= Saved data entries =
● ● ● ● ● ● ●

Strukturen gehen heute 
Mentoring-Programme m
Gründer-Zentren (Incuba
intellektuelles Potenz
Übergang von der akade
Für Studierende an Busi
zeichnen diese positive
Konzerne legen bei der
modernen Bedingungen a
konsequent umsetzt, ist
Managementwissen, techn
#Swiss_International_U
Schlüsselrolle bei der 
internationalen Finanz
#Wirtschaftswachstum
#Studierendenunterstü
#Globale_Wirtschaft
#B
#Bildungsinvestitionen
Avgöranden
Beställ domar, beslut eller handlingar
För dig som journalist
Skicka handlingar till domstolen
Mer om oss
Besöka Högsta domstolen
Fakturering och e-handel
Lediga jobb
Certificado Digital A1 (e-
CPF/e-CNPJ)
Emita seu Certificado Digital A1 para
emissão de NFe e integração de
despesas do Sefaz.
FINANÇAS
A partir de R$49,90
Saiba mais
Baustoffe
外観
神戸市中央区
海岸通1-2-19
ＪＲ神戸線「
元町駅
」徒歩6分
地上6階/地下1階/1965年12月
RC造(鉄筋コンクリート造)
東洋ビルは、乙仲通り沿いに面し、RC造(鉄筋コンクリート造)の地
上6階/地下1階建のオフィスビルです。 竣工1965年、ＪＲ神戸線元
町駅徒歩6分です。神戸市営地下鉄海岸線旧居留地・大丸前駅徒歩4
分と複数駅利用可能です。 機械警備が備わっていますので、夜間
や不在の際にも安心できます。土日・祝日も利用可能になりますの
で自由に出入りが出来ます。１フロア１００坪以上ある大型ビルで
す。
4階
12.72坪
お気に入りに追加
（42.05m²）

● ● ● ● ● ● ●

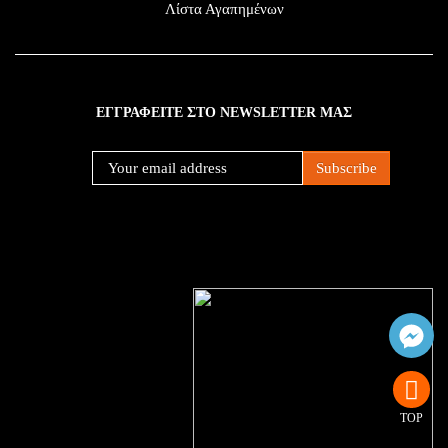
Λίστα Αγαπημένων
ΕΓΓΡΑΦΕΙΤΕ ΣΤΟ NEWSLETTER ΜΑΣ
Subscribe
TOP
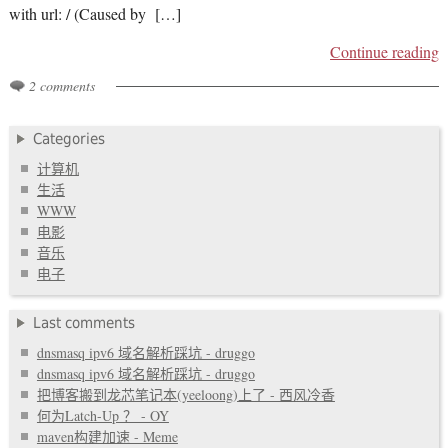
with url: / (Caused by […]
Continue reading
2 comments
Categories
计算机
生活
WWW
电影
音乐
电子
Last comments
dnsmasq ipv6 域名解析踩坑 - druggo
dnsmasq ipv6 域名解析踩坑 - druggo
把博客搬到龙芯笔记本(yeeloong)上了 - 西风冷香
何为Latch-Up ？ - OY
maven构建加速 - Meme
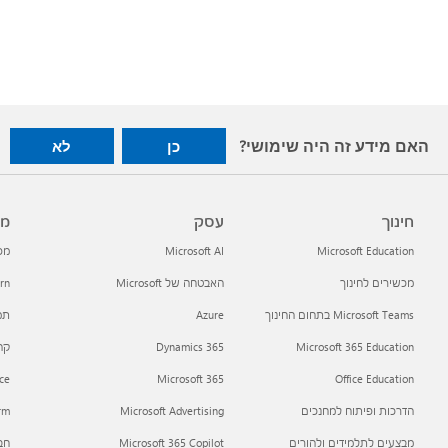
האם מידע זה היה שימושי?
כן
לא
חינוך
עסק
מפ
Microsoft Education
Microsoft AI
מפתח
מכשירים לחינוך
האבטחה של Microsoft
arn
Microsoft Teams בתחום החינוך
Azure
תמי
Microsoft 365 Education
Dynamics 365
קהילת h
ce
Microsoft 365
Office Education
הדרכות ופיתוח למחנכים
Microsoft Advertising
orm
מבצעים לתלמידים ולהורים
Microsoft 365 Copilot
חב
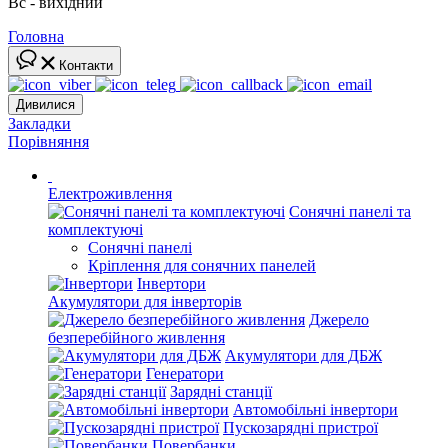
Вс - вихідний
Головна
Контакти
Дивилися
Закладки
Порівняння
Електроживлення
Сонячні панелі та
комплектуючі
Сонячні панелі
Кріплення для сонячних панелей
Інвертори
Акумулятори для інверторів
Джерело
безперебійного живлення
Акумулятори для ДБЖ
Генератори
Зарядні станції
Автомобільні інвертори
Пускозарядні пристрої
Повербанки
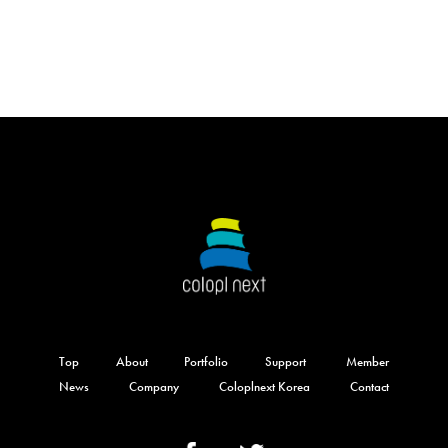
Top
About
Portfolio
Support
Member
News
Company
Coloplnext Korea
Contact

● ● ● ● ● ● ●

= Assignment =
In the entries above, find the lines containing the word "handlingar" and say how many there are, with no other words.

= Response for this exercise =
2